About this course

Making decisions based on data is crucial in the asset management environment of today. This course gives you the tools to efficiently gather, process, and analyse data so that it may be used to inform strategic choices.

You will build a strong understanding of data principles, data quality, and analysis methods through self-paced learning, with a focus on using Microsoft Excel. A live session will help you see how these concepts apply in the real world by working through practical case studies. Finally, you’ll put your learning into action by visualising data and creating a compelling presentation to support informed decision-making.

You’ll begin with seven self-directed learning (SDL) modules, designed to build a solid understanding of the theoretical principles of data analysis in the context of Asset Management. Module 04 is longer than the others, as it focuses on using Microsoft Excel for data analysis. It includes hands-on practice with key functions in the software.

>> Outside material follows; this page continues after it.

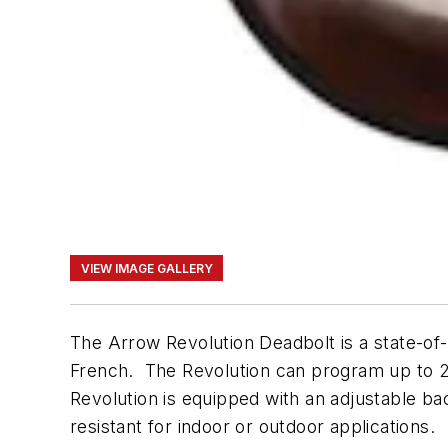
VIEW IMAGE GALLERY
The Arrow Revolution Deadbolt is a state-of
French. The Revolution can program up to 25
Revolution is equipped with an adjustable ba
resistant for indoor or outdoor applications.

The SDL concludes with a quiz, which must be completed before the live engagement session. During the live session, you’ll apply the concepts covered in the SDL using case studies. The final course assessment brings everything together, requiring you to visualise data and create a compelling presentation to support informed decision-making.

Outcomes

At the end of this course learners will be able to:

Explain the role of data analysis in effective asset management decision-making

Differentiate between data, information, and knowledge in an asset management context

Describe the data management process

Identify relevant data sources for asset management decision-making

Explain key considerations for effective data collection

Use Excel to organise and analyse asset data

Assess and improve data quality to enhance decision-making

Select and apply appropriate analysis techniques to solve asset-related issues

Interpret and present data-driven insights visually for stakeholder engagement

Data Analysis for Asset Management Decision-making - Course Content
 

Who should attend?

  • Maintenance planners
  • Maintenance supervisors
  • Asset care engineers
  • Reliability engineers

Format and duration

  • Blended learning, with elearning and virtual classroom contact sessions.
  • 24 notional hours
  • Formative activities

Certification

  • Learners completing this training can obtain SAAMA CPD points.